Task item. Write out the records below exactly as they appear, skipping each picture.
+++
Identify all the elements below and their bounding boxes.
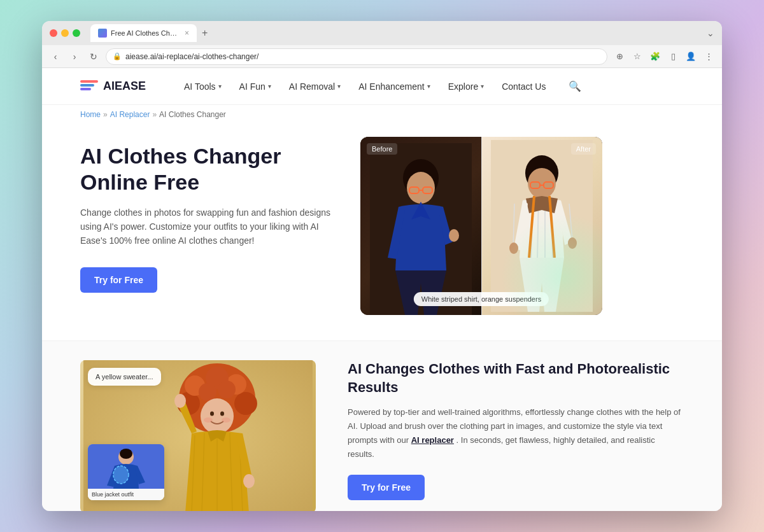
search-icon[interactable]: 🔍 bbox=[569, 80, 581, 92]
browser-toolbar: ‹ › ↻ 🔒 aiease.ai/ai-replace/ai-clothes-… bbox=[42, 45, 722, 68]
refresh-button[interactable]: ↻ bbox=[87, 50, 101, 64]
before-figure bbox=[370, 143, 472, 315]
svg-point-33 bbox=[201, 398, 234, 434]
before-label: Before bbox=[367, 143, 397, 155]
nav-item-contact[interactable]: Contact Us bbox=[502, 81, 546, 92]
breadcrumb-ai-replacer[interactable]: AI Replacer bbox=[110, 110, 150, 119]
breadcrumb-sep-2: » bbox=[152, 110, 157, 119]
logo-text: AIEASE bbox=[103, 80, 146, 93]
nav-item-ai-tools[interactable]: AI Tools ▾ bbox=[184, 81, 222, 92]
nav-item-ai-removal-label: AI Removal bbox=[289, 81, 335, 92]
back-button[interactable]: ‹ bbox=[48, 50, 62, 64]
ai-replacer-link[interactable]: AI replacer bbox=[411, 435, 454, 445]
svg-point-36 bbox=[204, 417, 213, 423]
mini-card-label: Blue jacket outfit bbox=[88, 489, 164, 500]
nav-item-ai-fun[interactable]: AI Fun ▾ bbox=[239, 81, 271, 92]
svg-point-6 bbox=[449, 229, 459, 242]
page-content: AIEASE AI Tools ▾ AI Fun ▾ AI Removal ▾ … bbox=[42, 68, 722, 511]
nav-item-ai-removal[interactable]: AI Removal ▾ bbox=[289, 81, 341, 92]
hero-left: AI Clothes Changer Online Free Change cl… bbox=[80, 137, 335, 293]
extensions-button[interactable]: 🧩 bbox=[648, 50, 662, 64]
nav-item-ai-tools-label: AI Tools bbox=[184, 81, 216, 92]
tab-close-icon[interactable]: × bbox=[185, 29, 189, 38]
nav-item-ai-enhancement-arrow: ▾ bbox=[427, 83, 430, 90]
hero-cta-button[interactable]: Try for Free bbox=[80, 267, 157, 293]
nav-item-ai-fun-arrow: ▾ bbox=[268, 83, 271, 90]
chat-bubble-text: A yellow sweater... bbox=[96, 373, 153, 381]
active-tab[interactable]: Free AI Clothes Changer: Onl... × bbox=[90, 24, 197, 42]
mini-card: Blue jacket outfit bbox=[88, 444, 164, 500]
nav-item-ai-tools-arrow: ▾ bbox=[218, 83, 222, 90]
after-label: After bbox=[571, 143, 596, 155]
svg-point-48 bbox=[113, 466, 129, 484]
sidebar-button[interactable]: ▯ bbox=[666, 50, 680, 64]
profile-button[interactable]: 👤 bbox=[684, 50, 698, 64]
nav-item-ai-enhancement[interactable]: AI Enhancement ▾ bbox=[358, 81, 430, 92]
secure-icon: 🔒 bbox=[113, 52, 122, 60]
tab-title: Free AI Clothes Changer: Onl... bbox=[111, 29, 181, 37]
hero-description: Change clothes in photos for swapping fu… bbox=[80, 206, 335, 248]
forward-button[interactable]: › bbox=[67, 50, 81, 64]
feature-image-area: A yellow sweater... bbox=[80, 360, 316, 511]
address-bar[interactable]: 🔒 aiease.ai/ai-replace/ai-clothes-change… bbox=[106, 48, 607, 65]
menu-button[interactable]: ⋮ bbox=[702, 50, 716, 64]
tab-expand-icon[interactable]: ⌄ bbox=[707, 28, 714, 38]
chat-bubble: A yellow sweater... bbox=[88, 368, 161, 386]
image-caption: White striped shirt, orange suspenders bbox=[414, 292, 549, 306]
site-logo[interactable]: AIEASE bbox=[80, 80, 146, 93]
bookmark-star-button[interactable]: ☆ bbox=[630, 50, 644, 64]
breadcrumb-home[interactable]: Home bbox=[80, 110, 101, 119]
svg-point-21 bbox=[509, 242, 518, 254]
svg-point-43 bbox=[174, 394, 186, 408]
feature-cta-button[interactable]: Try for Free bbox=[348, 475, 425, 500]
svg-point-34 bbox=[210, 412, 214, 416]
svg-point-31 bbox=[199, 383, 216, 401]
site-nav: AIEASE AI Tools ▾ AI Fun ▾ AI Removal ▾ … bbox=[42, 68, 722, 105]
nav-item-explore-label: Explore bbox=[448, 81, 478, 92]
after-panel: After bbox=[481, 137, 602, 315]
browser-window: Free AI Clothes Changer: Onl... × + ⌄ ‹ … bbox=[42, 21, 722, 511]
nav-item-ai-enhancement-label: AI Enhancement bbox=[358, 81, 425, 92]
nav-item-ai-removal-arrow: ▾ bbox=[337, 83, 341, 90]
svg-point-47 bbox=[120, 449, 132, 459]
browser-titlebar: Free AI Clothes Changer: Onl... × + ⌄ bbox=[42, 21, 722, 45]
svg-point-22 bbox=[568, 237, 577, 249]
tab-bar: Free AI Clothes Changer: Onl... × + ⌄ bbox=[90, 24, 714, 42]
feature-title: AI Changes Clothes with Fast and Photore… bbox=[348, 360, 684, 396]
nav-item-explore-arrow: ▾ bbox=[481, 83, 484, 90]
breadcrumb: Home » AI Replacer » AI Clothes Changer bbox=[42, 105, 722, 124]
breadcrumb-current: AI Clothes Changer bbox=[159, 110, 226, 119]
features-section: A yellow sweater... bbox=[42, 340, 722, 511]
svg-point-35 bbox=[220, 412, 224, 416]
nav-item-ai-fun-label: AI Fun bbox=[239, 81, 265, 92]
feature-description: Powered by top-tier and well-trained alg… bbox=[348, 405, 684, 461]
hero-section: AI Clothes Changer Online Free Change cl… bbox=[42, 124, 722, 340]
hero-right: Before bbox=[360, 137, 602, 315]
feature-right: AI Changes Clothes with Fast and Photore… bbox=[348, 360, 684, 500]
maximize-traffic-light[interactable] bbox=[73, 29, 80, 37]
nav-menu: AI Tools ▾ AI Fun ▾ AI Removal ▾ AI Enha… bbox=[184, 80, 684, 92]
nav-item-contact-label: Contact Us bbox=[502, 81, 546, 92]
breadcrumb-sep-1: » bbox=[103, 110, 108, 119]
svg-point-27 bbox=[234, 392, 257, 415]
translate-button[interactable]: ⊕ bbox=[612, 50, 626, 64]
tab-favicon bbox=[98, 29, 107, 38]
before-after-divider bbox=[481, 137, 482, 315]
after-figure bbox=[491, 140, 593, 312]
logo-icon bbox=[80, 80, 98, 93]
before-after-image: Before bbox=[360, 137, 602, 315]
toolbar-actions: ⊕ ☆ 🧩 ▯ 👤 ⋮ bbox=[612, 50, 716, 64]
hero-title: AI Clothes Changer Online Free bbox=[80, 143, 335, 195]
close-traffic-light[interactable] bbox=[50, 29, 57, 37]
new-tab-button[interactable]: + bbox=[199, 27, 210, 39]
traffic-lights bbox=[50, 29, 80, 37]
nav-item-explore[interactable]: Explore ▾ bbox=[448, 81, 484, 92]
svg-point-37 bbox=[222, 417, 230, 423]
svg-point-9 bbox=[528, 168, 556, 199]
mini-card-image bbox=[88, 444, 164, 489]
url-text: aiease.ai/ai-replace/ai-clothes-changer/ bbox=[125, 52, 258, 61]
before-panel: Before bbox=[360, 137, 481, 315]
mini-card-figure bbox=[88, 444, 164, 489]
minimize-traffic-light[interactable] bbox=[61, 29, 69, 37]
svg-point-32 bbox=[218, 381, 236, 398]
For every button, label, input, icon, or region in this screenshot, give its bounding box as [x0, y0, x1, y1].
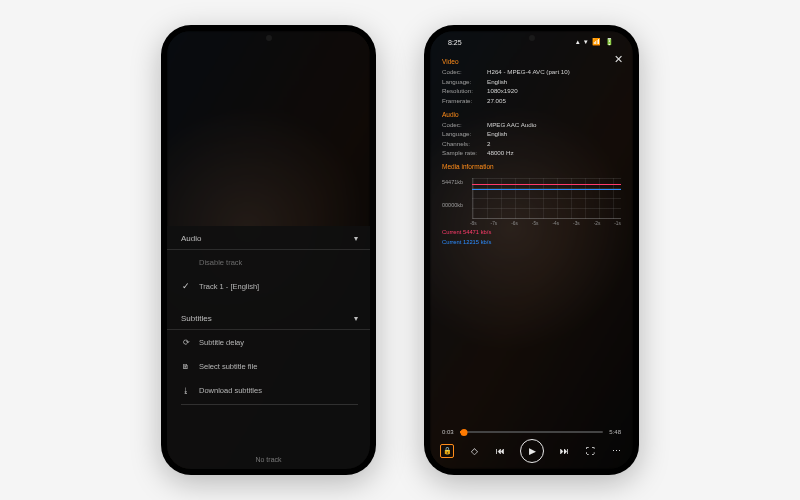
+++
Solution to this task.
Identify all the elements below and their bounding boxes.
search-icon[interactable]: 🔍 bbox=[569, 80, 581, 92]
browser-toolbar: ‹ › ↻ 🔒 aiease.ai/ai-replace/ai-clothes-… bbox=[42, 45, 722, 68]
refresh-button[interactable]: ↻ bbox=[87, 50, 101, 64]
before-figure bbox=[370, 143, 472, 315]
svg-point-33 bbox=[201, 398, 234, 434]
before-label: Before bbox=[367, 143, 397, 155]
nav-item-contact[interactable]: Contact Us bbox=[502, 81, 546, 92]
breadcrumb-ai-replacer[interactable]: AI Replacer bbox=[110, 110, 150, 119]
breadcrumb-sep-2: » bbox=[152, 110, 157, 119]
logo-text: AIEASE bbox=[103, 80, 146, 93]
nav-item-ai-tools[interactable]: AI Tools ▾ bbox=[184, 81, 222, 92]
nav-item-ai-removal-label: AI Removal bbox=[289, 81, 335, 92]
back-button[interactable]: ‹ bbox=[48, 50, 62, 64]
ai-replacer-link[interactable]: AI replacer bbox=[411, 435, 454, 445]
svg-point-36 bbox=[204, 417, 213, 423]
mini-card-label: Blue jacket outfit bbox=[88, 489, 164, 500]
nav-item-ai-fun[interactable]: AI Fun ▾ bbox=[239, 81, 271, 92]
svg-point-6 bbox=[449, 229, 459, 242]
page-content: AIEASE AI Tools ▾ AI Fun ▾ AI Removal ▾ … bbox=[42, 68, 722, 511]
nav-item-ai-removal[interactable]: AI Removal ▾ bbox=[289, 81, 341, 92]
hero-left: AI Clothes Changer Online Free Change cl… bbox=[80, 137, 335, 293]
extensions-button[interactable]: 🧩 bbox=[648, 50, 662, 64]
nav-item-ai-tools-label: AI Tools bbox=[184, 81, 216, 92]
tab-close-icon[interactable]: × bbox=[185, 29, 189, 38]
nav-item-ai-enhancement-arrow: ▾ bbox=[427, 83, 430, 90]
hero-cta-button[interactable]: Try for Free bbox=[80, 267, 157, 293]
nav-item-ai-fun-arrow: ▾ bbox=[268, 83, 271, 90]
chat-bubble-text: A yellow sweater... bbox=[96, 373, 153, 381]
active-tab[interactable]: Free AI Clothes Changer: Onl... × bbox=[90, 24, 197, 42]
mini-card: Blue jacket outfit bbox=[88, 444, 164, 500]
nav-item-ai-tools-arrow: ▾ bbox=[218, 83, 222, 90]
after-label: After bbox=[571, 143, 596, 155]
svg-point-48 bbox=[113, 466, 129, 484]
sidebar-button[interactable]: ▯ bbox=[666, 50, 680, 64]
profile-button[interactable]: 👤 bbox=[684, 50, 698, 64]
nav-item-ai-enhancement[interactable]: AI Enhancement ▾ bbox=[358, 81, 430, 92]
secure-icon: 🔒 bbox=[113, 52, 122, 60]
tab-title: Free AI Clothes Changer: Onl... bbox=[111, 29, 181, 37]
hero-description: Change clothes in photos for swapping fu… bbox=[80, 206, 335, 248]
forward-button[interactable]: › bbox=[67, 50, 81, 64]
feature-image-area: A yellow sweater... bbox=[80, 360, 316, 511]
address-bar[interactable]: 🔒 aiease.ai/ai-replace/ai-clothes-change… bbox=[106, 48, 607, 65]
menu-button[interactable]: ⋮ bbox=[702, 50, 716, 64]
tab-expand-icon[interactable]: ⌄ bbox=[707, 28, 714, 38]
chat-bubble: A yellow sweater... bbox=[88, 368, 161, 386]
image-caption: White striped shirt, orange suspenders bbox=[414, 292, 549, 306]
site-logo[interactable]: AIEASE bbox=[80, 80, 146, 93]
bookmark-star-button[interactable]: ☆ bbox=[630, 50, 644, 64]
breadcrumb-home[interactable]: Home bbox=[80, 110, 101, 119]
svg-point-21 bbox=[509, 242, 518, 254]
svg-point-43 bbox=[174, 394, 186, 408]
feature-cta-button[interactable]: Try for Free bbox=[348, 475, 425, 500]
svg-point-34 bbox=[210, 412, 214, 416]
svg-point-31 bbox=[199, 383, 216, 401]
site-nav: AIEASE AI Tools ▾ AI Fun ▾ AI Removal ▾ … bbox=[42, 68, 722, 105]
nav-item-explore-label: Explore bbox=[448, 81, 478, 92]
after-panel: After bbox=[481, 137, 602, 315]
browser-window: Free AI Clothes Changer: Onl... × + ⌄ ‹ … bbox=[42, 21, 722, 511]
nav-item-ai-enhancement-label: AI Enhancement bbox=[358, 81, 425, 92]
nav-item-ai-removal-arrow: ▾ bbox=[337, 83, 341, 90]
svg-point-47 bbox=[120, 449, 132, 459]
browser-titlebar: Free AI Clothes Changer: Onl... × + ⌄ bbox=[42, 21, 722, 45]
svg-point-22 bbox=[568, 237, 577, 249]
tab-bar: Free AI Clothes Changer: Onl... × + ⌄ bbox=[90, 24, 714, 42]
feature-title: AI Changes Clothes with Fast and Photore… bbox=[348, 360, 684, 396]
nav-item-explore-arrow: ▾ bbox=[481, 83, 484, 90]
breadcrumb: Home » AI Replacer » AI Clothes Changer bbox=[42, 105, 722, 124]
breadcrumb-current: AI Clothes Changer bbox=[159, 110, 226, 119]
features-section: A yellow sweater... bbox=[42, 340, 722, 511]
svg-point-35 bbox=[220, 412, 224, 416]
nav-item-ai-fun-label: AI Fun bbox=[239, 81, 265, 92]
feature-description: Powered by top-tier and well-trained alg… bbox=[348, 405, 684, 461]
hero-section: AI Clothes Changer Online Free Change cl… bbox=[42, 124, 722, 340]
hero-right: Before bbox=[360, 137, 602, 315]
feature-right: AI Changes Clothes with Fast and Photore… bbox=[348, 360, 684, 500]
maximize-traffic-light[interactable] bbox=[73, 29, 80, 37]
nav-menu: AI Tools ▾ AI Fun ▾ AI Removal ▾ AI Enha… bbox=[184, 80, 684, 92]
nav-item-contact-label: Contact Us bbox=[502, 81, 546, 92]
breadcrumb-sep-1: » bbox=[103, 110, 108, 119]
svg-point-27 bbox=[234, 392, 257, 415]
translate-button[interactable]: ⊕ bbox=[612, 50, 626, 64]
tab-favicon bbox=[98, 29, 107, 38]
before-after-divider bbox=[481, 137, 482, 315]
after-figure bbox=[491, 140, 593, 312]
logo-icon bbox=[80, 80, 98, 93]
before-after-image: Before bbox=[360, 137, 602, 315]
toolbar-actions: ⊕ ☆ 🧩 ▯ 👤 ⋮ bbox=[612, 50, 716, 64]
hero-title: AI Clothes Changer Online Free bbox=[80, 143, 335, 195]
close-traffic-light[interactable] bbox=[50, 29, 57, 37]
new-tab-button[interactable]: + bbox=[199, 27, 210, 39]
traffic-lights bbox=[50, 29, 80, 37]
nav-item-explore[interactable]: Explore ▾ bbox=[448, 81, 484, 92]
svg-point-37 bbox=[222, 417, 230, 423]
svg-point-9 bbox=[528, 168, 556, 199]
mini-card-image bbox=[88, 444, 164, 489]
url-text: aiease.ai/ai-replace/ai-clothes-changer/ bbox=[125, 52, 258, 61]
before-panel: Before bbox=[360, 137, 481, 315]
mini-card-figure bbox=[88, 444, 164, 489]
minimize-traffic-light[interactable] bbox=[61, 29, 69, 37]
svg-point-32 bbox=[218, 381, 236, 398]
For every button, label, input, icon, or region in this screenshot, give its bounding box as [x0, y0, x1, y1].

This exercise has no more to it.